Those who may be waiting to get their hands on the Android 3.0 source code may have a little while to wait as it was confirmed by Engadget that, following a report from BusinessWeek, Google will be hanging onto the source code because they essentially don’t feel it’s ready for people to hack it into pieces and start porting onto devices other than OEM tablets. Google had this to say;
Android 3.0, Honeycomb, was designed from the ground up for devices with larger screen sizes and improves on Android favorites such as widgets, multi-tasking, browsing, notifications and customization. While we’re excited to offer these new features to Android tablets, we have more work to do before we can deliver them to other device types including phones. Until then, we’ve decided not to release Honeycomb to open source. We’re committed to providing Android as an open platform across many device types and will publish the source as soon as it’s ready.

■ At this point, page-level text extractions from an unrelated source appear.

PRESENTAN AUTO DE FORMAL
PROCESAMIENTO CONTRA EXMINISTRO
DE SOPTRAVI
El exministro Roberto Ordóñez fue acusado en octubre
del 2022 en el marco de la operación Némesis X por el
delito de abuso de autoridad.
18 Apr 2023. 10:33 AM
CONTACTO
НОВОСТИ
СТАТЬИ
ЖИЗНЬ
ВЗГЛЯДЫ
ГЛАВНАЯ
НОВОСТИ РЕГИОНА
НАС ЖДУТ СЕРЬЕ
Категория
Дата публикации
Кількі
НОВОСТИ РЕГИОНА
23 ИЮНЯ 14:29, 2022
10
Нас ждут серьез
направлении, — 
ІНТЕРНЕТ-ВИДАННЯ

There you have it, no Honeycomb for a little while yet. No doubt Google has become a little hardened by Android’s “opensourceness’ when Android 3.0 was released originally for tablet use, when manufacturers continued and still continue to put Android 2.3 or earlier versions on their tablet offerings. Google isn’t saying it ‘won’t’ get released, just that they need to work out a few bugs yet. Stands to reason I say, look at how far Android has come since the first smartphone version came out. The same can be said for the first version designed for tablets. That said, I suspect we’ll see faster releases after Ice Cream starts making its way to devices in the near future.